Oggi. Questa volta è un incidente stradale. E una donna, una madre che lo rivive giorno dopo giorno nel suo garage, dentro le macerie di una vettura. Si può scegliere di morire così, giorno dopo giorno, per quanto ci si sente abbandonati. In casa sono arrivati tre ragazzi, con il bene e il male della gioventù. Sanno ferire. Sanno perdersi nelle botte per difendere l’orgoglio e gonfiare il petto. Sanno amare gli eccessi. E sanno farsi amare, sì sanno amare e farsi amare con quella convinzione ancora non intaccata dalla vita. Nei giorni in cui i compromessi puoi solo immaginarteli e dirti che saprai accettarli quando sarà, o magari proprio non ci pensi. Li Yu, donna, ama la fotografia attenta al dettaglio, con certi effetti. Inquadrature, montaggi che sanno trasmettere molto. E poi ci sono squarci di luce che non è solo abbaglio ma vita espressa. Le urla sui tetti dei treni all’uscita dal tunnel travolti dalla luce come a soffocarti. Uscire dal buio e alzare le braccia, chi attraverso la condivisione di un’amicizia, chi ammettendo di avere qualcuno ancora affianco. Chi prendendo coscienza della morte che si aggira fuori casa, a pochi chilometri da casa: erano vere le immagini del terremoto di Wenquan, immagini reali e soprattutto fresche, con l’odore della contemporaneità ancora addosso.

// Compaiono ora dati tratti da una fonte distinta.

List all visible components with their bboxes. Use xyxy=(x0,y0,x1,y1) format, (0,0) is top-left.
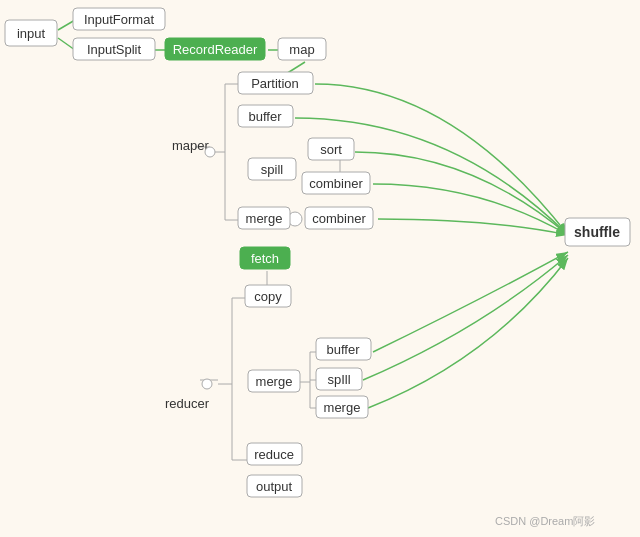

Distruzione e morte che senti sulla pelle, era solo il 2008. E chi è vivo può solo rendere giustizia a chi vivo non è più onorando i giorni a rimanere. Andava tutto liscio, ma anche qui c’è un salto nel vuoto. Forse non è neanche la cosa più importante, in fondo era solo una donna che voleva la liberazione e quale momento migliore per farlo se non quando hai saputo dimostrarti di potere essere ancora viva, se solo non fosse per. Questa volta non so perché ma è stato un salto nella pace, in fondo intorno tutto era verde e saltare dalla montagna del Buddha della compassione non è come buttarsi giù da un palazzo di una metropoli.

Film del mese:
Giornate di sole splendente, regia di Jiang Wen, uomo (1994).
Ieri, regia di Zhang Yang, uomo (2001).
Il monte del Buddha della compassione, regia di Li Yu, donna (2011).